# TS Fibroblast Data Engineering

**This notebook builds one `.h5ad` file containing all of the Fibroblast data found in the TS database.**

Auth: [Joshua Pickard](jpic@umich.edu)

Date: August 29, 2024

In [1]:
import scanpy as sp
import numpy as np
import pandas as pd
import scanpy as sp
import os

In [2]:
DATAPATH = "/nfs/turbo/umms-indikar/shared/projects/DGC/data/tabula_sapiens/extract/"
FILE = "TabulaSapiens.h5ad"

In [3]:
adata = sp.read_h5ad(os.path.join(DATAPATH, FILE))

In [4]:
adata.shape

(483152, 58870)

# Fibroblasts

## Build the new File

In [16]:
# Find all unique entries containing 'fib' (case-insensitive) in 'cell_ontology_class'
fib_entries_1 = [entry for entry in adata.obs['cell_ontology_class'].unique() if 'fib' in entry.lower()]

# Find all unique entries containing 'fib' (case-insensitive) in 'free_annotation'
fib_entries_2 = [entry for entry in adata.obs['free_annotation'].unique() if 'fib' in entry.lower()]
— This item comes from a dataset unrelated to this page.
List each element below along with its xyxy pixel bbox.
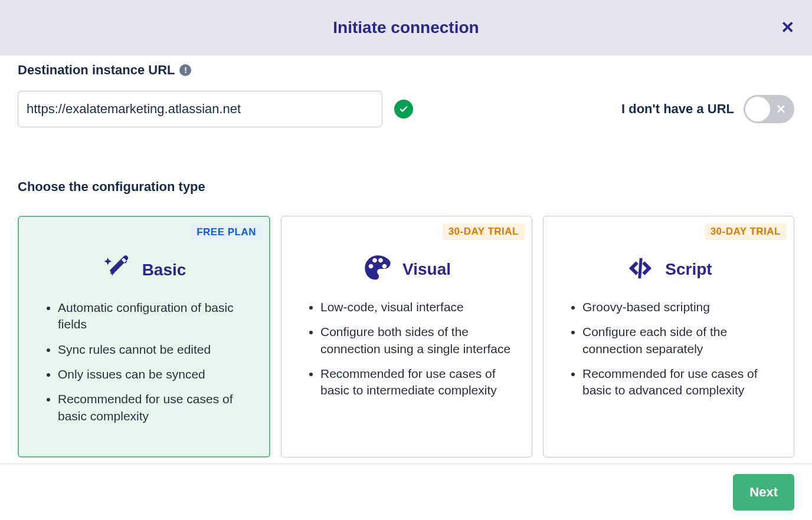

# Reduce data to only include rows where either 'cell_ontology_class' or 'free_annotation' is in their respective fib entries
fibroblast_adata = adata[
    adata.obs['cell_ontology_class'].isin(fib_entries_1) | 
    adata.obs['free_annotation'].isin(fib_entries_2)
].copy()

print(fibroblast_adata)


AnnData object with n_obs × n_vars = 38151 × 58870
    obs: 'organ_tissue', 'method', 'donor', 'anatomical_information', 'n_counts_UMIs', 'n_genes', 'cell_ontology_class', 'free_annotation', 'manually_annotated', 'compartment', 'gender'
    var: 'gene_symbol', 'feature_type', 'ensemblid', 'highly_variable', 'means', 'dispersions', 'dispersions_norm', 'mean', 'std'
    uns: '_scvi', '_training_mode', 'dendrogram_cell_type_tissue', 'dendrogram_computational_compartment_assignment', 'dendrogram_consensus_prediction', 'dendrogram_tissue_cell_type', 'donor_colors', 'donor_method_colors', 'hvg', 'method_colors', 'neighbors', 'organ_tissue_colors', 'sex_colors', 'tissue_colors', 'umap'
    obsm: 'X_pca', 'X_scvi', 'X_scvi_umap', 'X_umap'
    layers: 'decontXcounts', 'raw_counts'
    obsp: 'connectivities', 'distances'


In [17]:
# Define the output directory and filename
output_dir = "/nfs/turbo/umms-indikar/shared/projects/DGC/data/tabula_sapiens/jpic"
output_file = "fibroblast.h5ad"

# Write the filtered AnnData object to a file
fibroblast_adata.write(os.path.join(output_dir, output_file))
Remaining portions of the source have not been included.